- **EXERCISE DETAILS**:
Identify and pull out each line of the entries in which "Blue" occurs.

Records from a collection
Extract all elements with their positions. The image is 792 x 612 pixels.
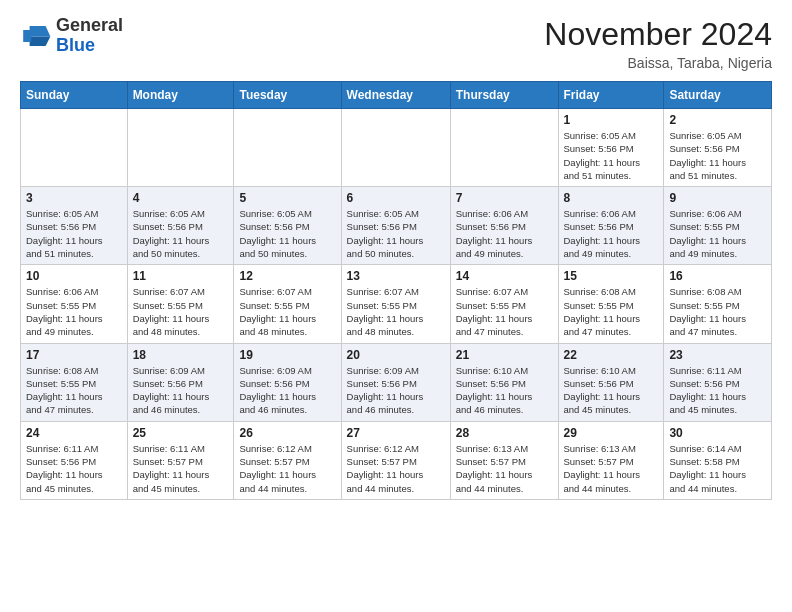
calendar-cell: 16Sunrise: 6:08 AMSunset: 5:55 PMDayligh…	[664, 265, 772, 343]
day-info: Sunrise: 6:07 AMSunset: 5:55 PMDaylight:…	[456, 285, 553, 338]
calendar-cell: 12Sunrise: 6:07 AMSunset: 5:55 PMDayligh…	[234, 265, 341, 343]
day-info: Sunrise: 6:07 AMSunset: 5:55 PMDaylight:…	[347, 285, 445, 338]
col-header-sunday: Sunday	[21, 82, 128, 109]
day-number: 1	[564, 113, 659, 127]
calendar-cell: 5Sunrise: 6:05 AMSunset: 5:56 PMDaylight…	[234, 187, 341, 265]
logo-text: General Blue	[56, 16, 123, 56]
calendar-cell: 4Sunrise: 6:05 AMSunset: 5:56 PMDaylight…	[127, 187, 234, 265]
day-info: Sunrise: 6:10 AMSunset: 5:56 PMDaylight:…	[564, 364, 659, 417]
calendar-cell: 10Sunrise: 6:06 AMSunset: 5:55 PMDayligh…	[21, 265, 128, 343]
day-number: 6	[347, 191, 445, 205]
day-number: 17	[26, 348, 122, 362]
day-info: Sunrise: 6:11 AMSunset: 5:56 PMDaylight:…	[669, 364, 766, 417]
day-info: Sunrise: 6:10 AMSunset: 5:56 PMDaylight:…	[456, 364, 553, 417]
day-info: Sunrise: 6:13 AMSunset: 5:57 PMDaylight:…	[564, 442, 659, 495]
day-number: 30	[669, 426, 766, 440]
day-info: Sunrise: 6:12 AMSunset: 5:57 PMDaylight:…	[239, 442, 335, 495]
day-number: 19	[239, 348, 335, 362]
svg-marker-2	[23, 30, 31, 42]
calendar-week-4: 17Sunrise: 6:08 AMSunset: 5:55 PMDayligh…	[21, 343, 772, 421]
calendar-cell: 21Sunrise: 6:10 AMSunset: 5:56 PMDayligh…	[450, 343, 558, 421]
day-number: 28	[456, 426, 553, 440]
calendar-week-3: 10Sunrise: 6:06 AMSunset: 5:55 PMDayligh…	[21, 265, 772, 343]
day-info: Sunrise: 6:09 AMSunset: 5:56 PMDaylight:…	[347, 364, 445, 417]
month-title: November 2024	[544, 16, 772, 53]
calendar-cell: 28Sunrise: 6:13 AMSunset: 5:57 PMDayligh…	[450, 421, 558, 499]
day-info: Sunrise: 6:09 AMSunset: 5:56 PMDaylight:…	[239, 364, 335, 417]
day-number: 3	[26, 191, 122, 205]
day-number: 21	[456, 348, 553, 362]
calendar-cell: 3Sunrise: 6:05 AMSunset: 5:56 PMDaylight…	[21, 187, 128, 265]
header: General Blue November 2024 Baissa, Tarab…	[20, 16, 772, 71]
day-info: Sunrise: 6:11 AMSunset: 5:56 PMDaylight:…	[26, 442, 122, 495]
calendar-cell	[127, 109, 234, 187]
day-number: 12	[239, 269, 335, 283]
calendar-cell: 17Sunrise: 6:08 AMSunset: 5:55 PMDayligh…	[21, 343, 128, 421]
day-info: Sunrise: 6:13 AMSunset: 5:57 PMDaylight:…	[456, 442, 553, 495]
calendar-cell: 30Sunrise: 6:14 AMSunset: 5:58 PMDayligh…	[664, 421, 772, 499]
calendar-cell: 11Sunrise: 6:07 AMSunset: 5:55 PMDayligh…	[127, 265, 234, 343]
day-info: Sunrise: 6:05 AMSunset: 5:56 PMDaylight:…	[26, 207, 122, 260]
calendar-cell	[450, 109, 558, 187]
col-header-friday: Friday	[558, 82, 664, 109]
calendar-cell: 24Sunrise: 6:11 AMSunset: 5:56 PMDayligh…	[21, 421, 128, 499]
calendar-cell	[21, 109, 128, 187]
calendar-cell: 9Sunrise: 6:06 AMSunset: 5:55 PMDaylight…	[664, 187, 772, 265]
calendar-cell: 8Sunrise: 6:06 AMSunset: 5:56 PMDaylight…	[558, 187, 664, 265]
logo: General Blue	[20, 16, 123, 56]
calendar-cell: 15Sunrise: 6:08 AMSunset: 5:55 PMDayligh…	[558, 265, 664, 343]
day-number: 4	[133, 191, 229, 205]
calendar-week-5: 24Sunrise: 6:11 AMSunset: 5:56 PMDayligh…	[21, 421, 772, 499]
day-number: 11	[133, 269, 229, 283]
day-number: 23	[669, 348, 766, 362]
day-number: 16	[669, 269, 766, 283]
day-number: 20	[347, 348, 445, 362]
calendar-cell: 18Sunrise: 6:09 AMSunset: 5:56 PMDayligh…	[127, 343, 234, 421]
day-number: 8	[564, 191, 659, 205]
day-number: 15	[564, 269, 659, 283]
day-number: 24	[26, 426, 122, 440]
day-info: Sunrise: 6:09 AMSunset: 5:56 PMDaylight:…	[133, 364, 229, 417]
day-number: 10	[26, 269, 122, 283]
day-number: 29	[564, 426, 659, 440]
col-header-saturday: Saturday	[664, 82, 772, 109]
calendar-cell: 2Sunrise: 6:05 AMSunset: 5:56 PMDaylight…	[664, 109, 772, 187]
day-number: 5	[239, 191, 335, 205]
day-number: 9	[669, 191, 766, 205]
day-info: Sunrise: 6:05 AMSunset: 5:56 PMDaylight:…	[669, 129, 766, 182]
day-info: Sunrise: 6:08 AMSunset: 5:55 PMDaylight:…	[26, 364, 122, 417]
day-info: Sunrise: 6:05 AMSunset: 5:56 PMDaylight:…	[133, 207, 229, 260]
day-number: 2	[669, 113, 766, 127]
calendar-week-2: 3Sunrise: 6:05 AMSunset: 5:56 PMDaylight…	[21, 187, 772, 265]
day-number: 25	[133, 426, 229, 440]
day-number: 14	[456, 269, 553, 283]
day-info: Sunrise: 6:05 AMSunset: 5:56 PMDaylight:…	[564, 129, 659, 182]
calendar-cell: 26Sunrise: 6:12 AMSunset: 5:57 PMDayligh…	[234, 421, 341, 499]
day-info: Sunrise: 6:07 AMSunset: 5:55 PMDaylight:…	[239, 285, 335, 338]
col-header-tuesday: Tuesday	[234, 82, 341, 109]
page: General Blue November 2024 Baissa, Tarab…	[0, 0, 792, 516]
calendar-week-1: 1Sunrise: 6:05 AMSunset: 5:56 PMDaylight…	[21, 109, 772, 187]
calendar-cell: 22Sunrise: 6:10 AMSunset: 5:56 PMDayligh…	[558, 343, 664, 421]
calendar-cell: 1Sunrise: 6:05 AMSunset: 5:56 PMDaylight…	[558, 109, 664, 187]
calendar-cell: 25Sunrise: 6:11 AMSunset: 5:57 PMDayligh…	[127, 421, 234, 499]
calendar-cell: 27Sunrise: 6:12 AMSunset: 5:57 PMDayligh…	[341, 421, 450, 499]
title-block: November 2024 Baissa, Taraba, Nigeria	[544, 16, 772, 71]
calendar-cell: 13Sunrise: 6:07 AMSunset: 5:55 PMDayligh…	[341, 265, 450, 343]
day-info: Sunrise: 6:11 AMSunset: 5:57 PMDaylight:…	[133, 442, 229, 495]
day-info: Sunrise: 6:08 AMSunset: 5:55 PMDaylight:…	[564, 285, 659, 338]
logo-icon	[20, 22, 52, 50]
calendar-cell	[234, 109, 341, 187]
day-info: Sunrise: 6:06 AMSunset: 5:55 PMDaylight:…	[669, 207, 766, 260]
day-info: Sunrise: 6:06 AMSunset: 5:56 PMDaylight:…	[456, 207, 553, 260]
calendar-cell: 14Sunrise: 6:07 AMSunset: 5:55 PMDayligh…	[450, 265, 558, 343]
calendar-cell: 7Sunrise: 6:06 AMSunset: 5:56 PMDaylight…	[450, 187, 558, 265]
day-number: 7	[456, 191, 553, 205]
day-info: Sunrise: 6:05 AMSunset: 5:56 PMDaylight:…	[239, 207, 335, 260]
day-info: Sunrise: 6:06 AMSunset: 5:55 PMDaylight:…	[26, 285, 122, 338]
day-info: Sunrise: 6:07 AMSunset: 5:55 PMDaylight:…	[133, 285, 229, 338]
day-number: 13	[347, 269, 445, 283]
day-info: Sunrise: 6:14 AMSunset: 5:58 PMDaylight:…	[669, 442, 766, 495]
day-number: 27	[347, 426, 445, 440]
day-info: Sunrise: 6:12 AMSunset: 5:57 PMDaylight:…	[347, 442, 445, 495]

- **RESPONSE TO THE TASK**:
logo-text: General Blue	[56, 16, 123, 56]
header: General Blue November 2024 Baissa, Tarab…	[20, 16, 772, 71]
logo: General Blue	[20, 16, 123, 56]
page: General Blue November 2024 Baissa, Tarab…	[0, 0, 792, 516]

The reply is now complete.